The effect of the Enlightenment bifurcated not only faith and reason but also imagination and knowledge. “[S]ome philosophers of the Enlightenment thought that image and imagination simply clouded and obscured the pure dry knowledge that they were after” (Guite, Faith, Hope and Poetry, 2). This was done in vast contrast to the age when fables, stories, and myths communicated knowledge, albeit through the medium of fertile imaginations.
This is why the late Oxford Professor of Poetry, Seamus Heaney, titled his lectures The Redress of Poetry, whereby he defends the notion that poetry balances, in the words of Guite, “our vision of the world and ourselves” (Ibid., 1). The restoration of poetry is no small endeavor.
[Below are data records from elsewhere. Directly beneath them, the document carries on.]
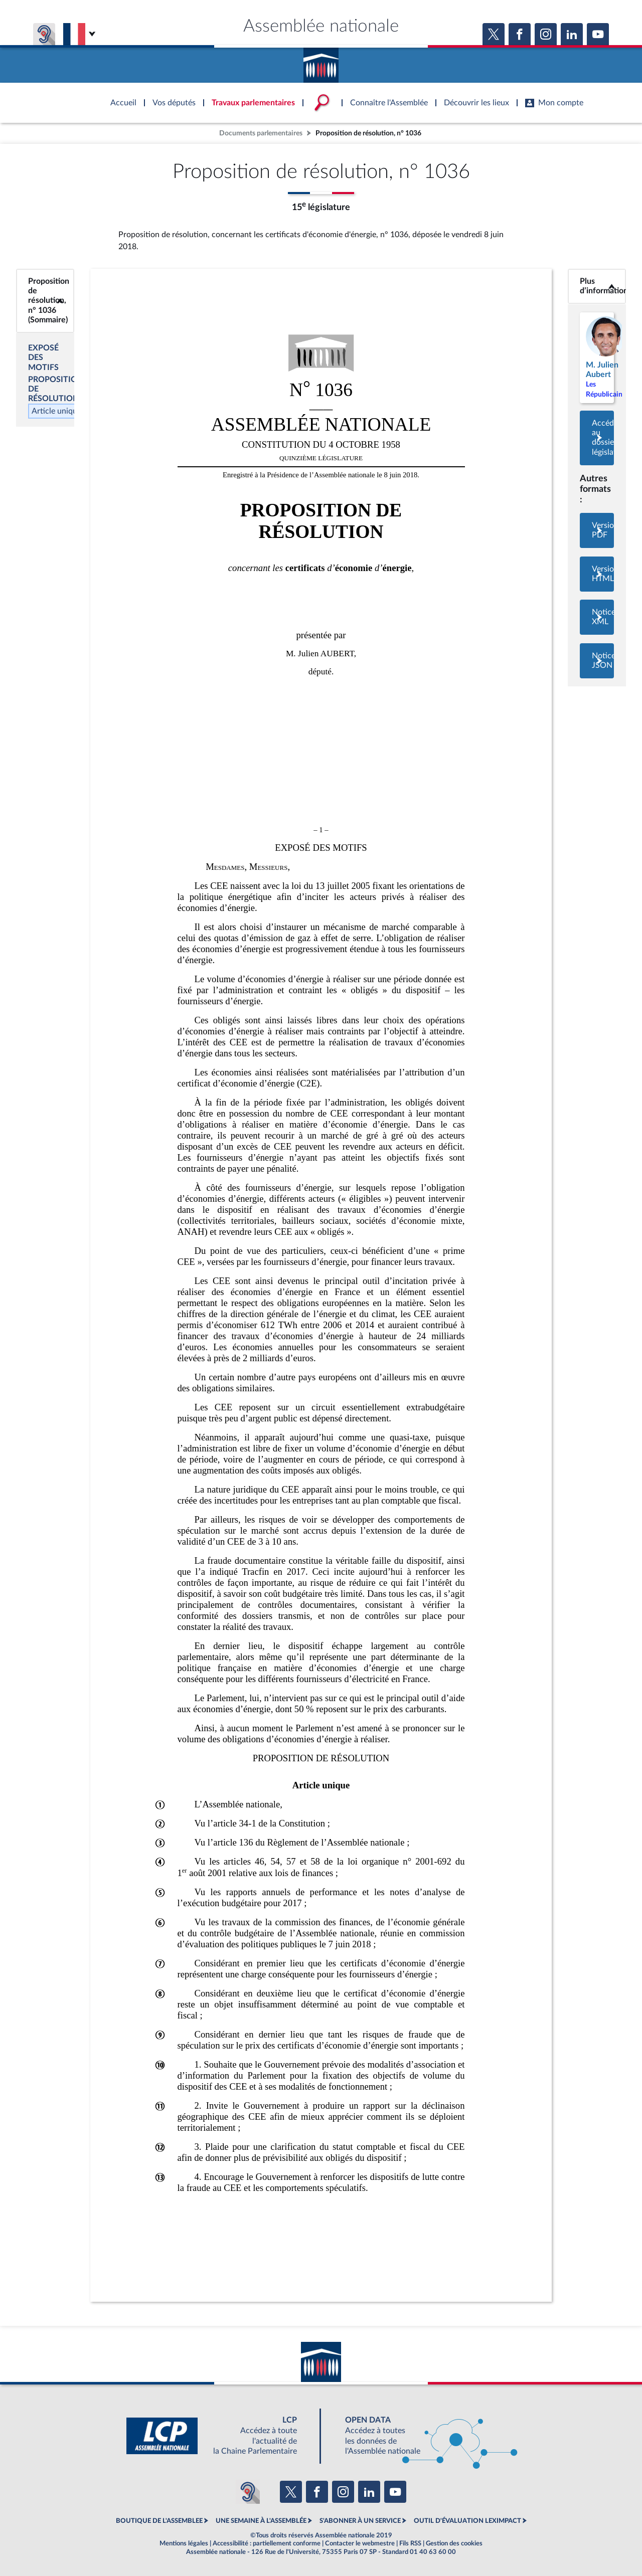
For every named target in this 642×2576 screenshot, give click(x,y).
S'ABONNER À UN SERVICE (360, 2521)
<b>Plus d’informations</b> (597, 286)
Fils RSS (410, 2543)
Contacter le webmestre (360, 2543)
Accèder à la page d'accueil (321, 61)
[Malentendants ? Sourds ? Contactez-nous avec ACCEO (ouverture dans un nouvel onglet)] (248, 2492)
I have personally experienced the amorphous gulf between knowledge and imagination in the sandbox of my experiences with Christian thinkers. Some have labeled poetry or story-telling too subjective or interpretive.
To that I say, “Conveying propositional truth claims about the kingdom of God through story or parables didn’t seem to bother Jesus.” I would also like to add that “it’s the experience or interpretation that gives knowledge its meaning, and meaning is what makes it powerful.” So I take issue with Francis Bacon’s aphorism of “knowledge is power.” It’s the imagination that makes it powerful, and by “powerful” I mean attractive and delightful.
May we continue to holistically serve the kingdom according to Pascal’s aphorism which states that true religion is both reasonable and thus reverential, as well as attractive: “Worthy of reverence because it really understands human nature. Attractive because it promises true good” (Pascal, Pensées, §12).
I am thankful to the relatively recent rise of Christian apologists and theologians who see the value of doing imaginative or cultural apologetics, such as C.S. Lewis, Paul Gould, Malcolm Guite, Francis Schaeffer, and Kevin Vanhoozer, to name just a few thinkers and creatives.